Utility

The utility.py can do the following:

Reading CSV files

class spikes.utility.ReadCSV(path, log=False)[source]

Reads the CSV files in a given folder.

If no folder names is give, this program searches for folder Data; If no location is given.

Parameters
  • path (str) – Needed. Location of the directory containing the data files.

  • log (bool) – Default False. Verbose mode.

get_feature_names()[source]

Reads feature names from feature_names_eeg.txt if it is present else creates a feature names automatically.

Return type

dict

Return data_dict

A dictionary of Python list, which contains number_of_features and name_features.

get_samples()[source]

Reads all the sample starting with sam*.csv and returns a Pandas DataFrame.

Return type

dict

Return samples

A dictionary of samples and labels (this depends if you have labels file).

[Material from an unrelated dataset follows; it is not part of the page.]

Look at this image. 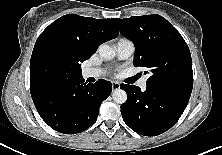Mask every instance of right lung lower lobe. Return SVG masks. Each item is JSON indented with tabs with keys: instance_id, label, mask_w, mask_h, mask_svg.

>>> data = ReadCSV('Data')
>>> data.get_samples()
    {
    'labels': [...],
    'samples: array(...)
    }
get_split_data(split_to=0.5)[source]

Split samples into training and testing data.

The default test size is 0.5 (50%)

Parameters

split_to (float) – Percentage split training and testing. Defaults to 0.5.

Return type

dict

Returns

Dictionary of train_samples, train_labels, test_samples, test_labels and split_percentage.

sample_size()[source]

Returns the length of the sample size.

Return type

int

Return size

Length on samples.

time_feature_length()[source]

Returns the time length of a file by counting it’s number of columns.

Return type

dict

Return data_dict

Dictionary of time_length and feature_length.

Helpers

Reads the data from folders and json files.

spikes.utility.atoi(text)[source]

Checks if the file names contain numbers.

Parameters

text (str) – File name.

Return type

bool

Returns

True or false based on the digits in text.

spikes.utility.natural_keys(text)[source]

Splits the number from the file name.

Parameters

text (str) – File name.

Return type

list

Returns

Splits the text if number is present in it.